From the entries below, please output exactly the lines starting at the one containing "Warum Reinigungmunchen Ihre beste Wahl" and ending at the one containing "Торгуйте по обраним цінам", both included.

Extracted entries:
---*---
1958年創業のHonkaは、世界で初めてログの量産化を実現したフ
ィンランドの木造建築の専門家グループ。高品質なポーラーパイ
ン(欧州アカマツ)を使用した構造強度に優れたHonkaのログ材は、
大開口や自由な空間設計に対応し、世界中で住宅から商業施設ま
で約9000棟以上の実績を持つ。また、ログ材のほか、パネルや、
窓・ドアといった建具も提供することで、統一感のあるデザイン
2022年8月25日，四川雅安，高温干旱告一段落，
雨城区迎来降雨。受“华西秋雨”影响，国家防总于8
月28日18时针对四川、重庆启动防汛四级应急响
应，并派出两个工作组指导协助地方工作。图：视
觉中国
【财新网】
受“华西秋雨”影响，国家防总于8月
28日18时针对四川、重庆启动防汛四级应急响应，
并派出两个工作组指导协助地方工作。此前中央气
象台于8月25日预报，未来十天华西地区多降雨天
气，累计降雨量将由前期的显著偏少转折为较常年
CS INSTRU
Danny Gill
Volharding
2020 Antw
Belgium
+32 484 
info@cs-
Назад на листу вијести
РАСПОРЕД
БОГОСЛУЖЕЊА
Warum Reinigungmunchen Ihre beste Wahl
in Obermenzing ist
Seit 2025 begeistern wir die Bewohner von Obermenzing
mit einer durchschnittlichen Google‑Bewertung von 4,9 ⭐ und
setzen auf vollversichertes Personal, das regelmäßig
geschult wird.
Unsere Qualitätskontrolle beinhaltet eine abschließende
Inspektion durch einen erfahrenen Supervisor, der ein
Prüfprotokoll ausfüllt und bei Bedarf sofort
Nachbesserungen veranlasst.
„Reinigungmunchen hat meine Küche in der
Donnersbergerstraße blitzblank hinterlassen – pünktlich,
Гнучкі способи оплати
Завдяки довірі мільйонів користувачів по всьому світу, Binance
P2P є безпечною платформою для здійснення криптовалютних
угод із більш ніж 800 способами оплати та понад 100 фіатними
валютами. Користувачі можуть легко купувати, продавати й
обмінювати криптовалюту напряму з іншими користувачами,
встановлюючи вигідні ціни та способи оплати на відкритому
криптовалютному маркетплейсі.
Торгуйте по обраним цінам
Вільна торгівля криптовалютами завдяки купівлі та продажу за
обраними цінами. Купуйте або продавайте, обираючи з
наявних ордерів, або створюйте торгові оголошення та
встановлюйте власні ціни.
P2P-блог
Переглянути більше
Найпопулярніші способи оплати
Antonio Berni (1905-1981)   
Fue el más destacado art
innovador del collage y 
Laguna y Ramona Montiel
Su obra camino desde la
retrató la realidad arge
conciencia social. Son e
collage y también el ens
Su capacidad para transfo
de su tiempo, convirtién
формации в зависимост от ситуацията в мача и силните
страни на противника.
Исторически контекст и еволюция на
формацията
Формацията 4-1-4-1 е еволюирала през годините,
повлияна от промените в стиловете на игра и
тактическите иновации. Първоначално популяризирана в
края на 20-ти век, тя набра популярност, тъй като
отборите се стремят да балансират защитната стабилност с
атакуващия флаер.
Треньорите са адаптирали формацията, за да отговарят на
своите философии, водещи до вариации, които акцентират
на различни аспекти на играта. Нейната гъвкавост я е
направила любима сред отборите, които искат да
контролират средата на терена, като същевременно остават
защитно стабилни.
---*---
Output:
Warum Reinigungmunchen Ihre beste Wahl
in Obermenzing ist
Seit 2025 begeistern wir die Bewohner von Obermenzing
mit einer durchschnittlichen Google‑Bewertung von 4,9 ⭐ und
setzen auf vollversichertes Personal, das regelmäßig
geschult wird.
Unsere Qualitätskontrolle beinhaltet eine abschließende
Inspektion durch einen erfahrenen Supervisor, der ein
Prüfprotokoll ausfüllt und bei Bedarf sofort
Nachbesserungen veranlasst.
„Reinigungmunchen hat meine Küche in der
Donnersbergerstraße blitzblank hinterlassen – pünktlich,
Гнучкі способи оплати
Завдяки довірі мільйонів користувачів по всьому світу, Binance
P2P є безпечною платформою для здійснення криптовалютних
угод із більш ніж 800 способами оплати та понад 100 фіатними
валютами. Користувачі можуть легко купувати, продавати й
обмінювати криптовалюту напряму з іншими користувачами,
встановлюючи вигідні ціни та способи оплати на відкритому
криптовалютному маркетплейсі.
Торгуйте по обраним цінам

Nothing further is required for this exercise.